Kliniğinin kapısında paparazzilerin beklediği, oyuncu ve oyuncu eğitmeni Judy Kerr’in Acting is Everyting (Oyun Yeteneği Herşeydir) kitabında aktörlere ve aktör adaylarına gençleşmek için önerdiği doktor ABD’li Dermatolog Alex Khadavi, yüz germe ameliyatlarının son yıllarda ciddi bir ivme kaybettiğini söylüyor.

Beverly Hills’de çalışan, Charlize Theron, Paula Abdul, Jessica Biel, NSYNC grubundan Lance Bass gibi ünlü hastaları bulunan 33 yaşındaki Khadavi, doğal görünümün korunduğu diğer gençleştirme yöntemleri peeling (soyma), lazer, dolgu ve özellikle botoksun ise ciddi yükselişinin devam ettiğini belirtiyor. İran kökenli Dr. Khadavi, ünlülerin tercihlerini anlattı:

Ünlüler gençleşmek için hangi yöntemleri tercih ediyor?

- Girişimsel olmayan, daha doğal tedaviler ile gençleştirme yöntemleri talep ediliyor. Bu yöndeki tedavilerin gelişmesi de talepleri artırıyor. Soyma, lazer, botoks, dolgu gibi yöntemler etkili sonuç verince, hastaların talepleri bu yöne kaydı. Eskiden yüz gerdirme çok istenirdi. Halbuki yüz gerdirme ameliyatı ve iyileşmesi için uzun zamana ihtiyaç var. Doğal olmadığı için bakınca anlamak da kolay. Artık insanlar zaman kaybetmek istemiyor. Daha genç görünmek istiyorlar ama yapılan işlem olabildiğince doğal görünsün, yapay olmasın diye tembihliyorlar. Biz hastalara çok sayıda seçenek sunuyoruz. Onlar genellikle çok zaman almayan, ameliyatsız yöntemleri tercih ediyor. Enjeksiyonların 1-2 günde, botoksun 10 dakikada izi kayboluyor. Ayrıca benim hastalarımın çoğunluğu Hollywood oyuncusu. Yüzlerinin değişmemesi lazım. Çoğu yüzünü gerdirmeyi göze alamaz. Yakın zamanda Paula Abdul’un yüzünü lazerle, enjeksiyonla gençleştirdik. Yüzünü mü gerdin, diye sordular. Ameliyat olmadığını kanıtlamak için kulağının arkasında operasyon izi bulunmadığını gösterdi.

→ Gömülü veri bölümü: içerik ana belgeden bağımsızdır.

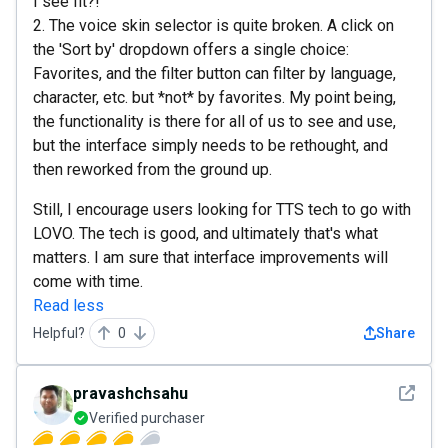
I see fit?!
2. The voice skin selector is quite broken. A click on
the 'Sort by' dropdown offers a single choice:
Favorites, and the filter button can filter by language,
character, etc. but *not* by favorites. My point being,
the functionality is there for all of us to see and use,
but the interface simply needs to be rethought, and
then reworked from the ground up.
Still, I encourage users looking for TTS tech to go with
LOVO. The tech is good, and ultimately that's what
matters. I am sure that interface improvements will
come with time.
Read less
Helpful?
0
Share
See det
pravashchsahu
Verified purchaser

Paparazzilerin kameralarından nasıl gizleniyorlar?

- Çoğunluğu gizli tutmak, bazen kapıda bekleyen paparazzilere yakalanmak istemiyor. Bu nedenle muayenehaneme gelmiyorlar. Stüdyolara, setlere ya da evlerine gidiyorum. Tabii ben de kendimi saklıyorum. Jean pantolon, tişört, doktor çantasına benzemeyen alüminyum valize benzer bir çantam var. Dolgu enjeksiyonları, peelingleri, botoksları içine koyup gidiyorum. Lazer gibi uygulamalar için ofise gelmek zorunda kalırlarsa, biz kapamış gibi yapıyoruz onlar da gece geç saatte geliyorlar.

SIRADAN İNSANLARIN BEKLENTİSİ DAHA YÜKSEK

Ünlülerin beklentisi sıradan insanlara göre yüksek midir?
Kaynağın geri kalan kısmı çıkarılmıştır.